Book Read Free

A Night of Long Knives (Hannah Vogel)

Page 17

by Cantrell, Rebecca


  Mouse’s crumpled form leaned against the wall. My stomach dropped into my feet. Where was Anton? I looked right. No one else was visible, but I could not see behind the mill.

  I circled the platform, making certain it was empty before approaching Mouse, gun gripped tight in my hand. He turned his head when I came close. Blood stained his brown shirtfront. I dropped to my knees. His coppery blood smell mingled with the smell of ground grain. I gagged.

  His breathing rasped through the air. When was he shot? While I was upstairs?

  “Mouse?” I tore off one of his sleeves to make a bandage to staunch the blood, but it looked hopeless. Blood pooled thickly around his legs.

  He opened his eyes and watched me.

  “Won’t help,” he choked out through gray lips. His breathing bubbled.

  I pressed the bandage against the bloodiest part of his chest. “It might.”

  Blood drenched my makeshift bandage. Too much blood. I could not drag him to the taxi before he died. I knew the signs, from my days as a nurse.

  “Where is Anton?” I peeked through the railings down at the field. Still no one.

  “Gone.” Blood stained his lips like lipstick.

  “Where?”

  “You never know.” He labored to breathe. “What a person can do.”

  “Who?” If he did not tell me before he died, I would never know. “Did you give him to the Nazis?”

  “You trust someone.” He coughed, a wet tearing painful sound. “Always a mistake.”

  “Where is Anton?”

  Then he simply died, staring up at me until his gray eyes lost focus. I closed his eyelids, picturing Claire and Manny, alone. They were better off without him.

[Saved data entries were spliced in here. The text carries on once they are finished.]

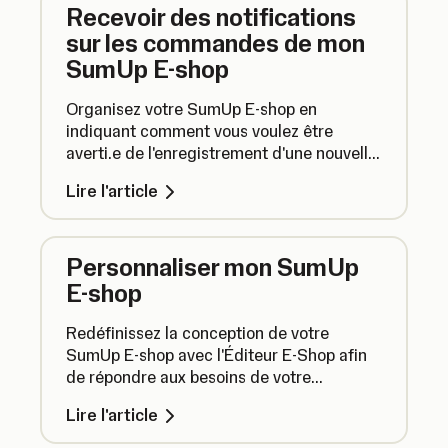
Recevoir des notifications
sur les commandes de mon
SumUp E-shop
Organisez votre SumUp E-shop en
indiquant comment vous voulez être
averti.e de l'enregistrement d'une nouvelle
commande. Utilisez les boutons à bascule
Lire l'article
des notifications push et par e-mail et
sélectionnez leurs destinataires.
Personnaliser mon SumUp
E-shop
Redéfinissez la conception de votre
SumUp E-shop avec l'Éditeur E-Shop afin
de répondre aux besoins de votre
entreprise en modifiant la mise en page et
Lire l'article
le style pour qu'ils correspondent à votre
marque, et en optimisant le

  I went through his pockets, hoping for a clue. He had a few coins, a subway ticket stamped at Potsdamer Bahnhof, and a crumpled pack of cigarettes. Nothing of use to me. Or to him, anymore.

  Where was Anton? I jumped to my feet, shaking. I had to search for him before the twilight failed. He had to be fine. Perhaps he ran away, hid somewhere. Perhaps I could make a torch, then he could find me in the darkness. “Anton!”

  I searched the grass again. He was so small. I would never see him from up here.

  A pair of headlights tore across the dusky field below me. Then another. Police.

  I dropped to my hands and knees to crawl across the splintery boards to the edge of the platform, hoping that the police had not seen me. I scanned the fields around the mill. Only police cars. Anton and whoever had killed Mouse must be gone.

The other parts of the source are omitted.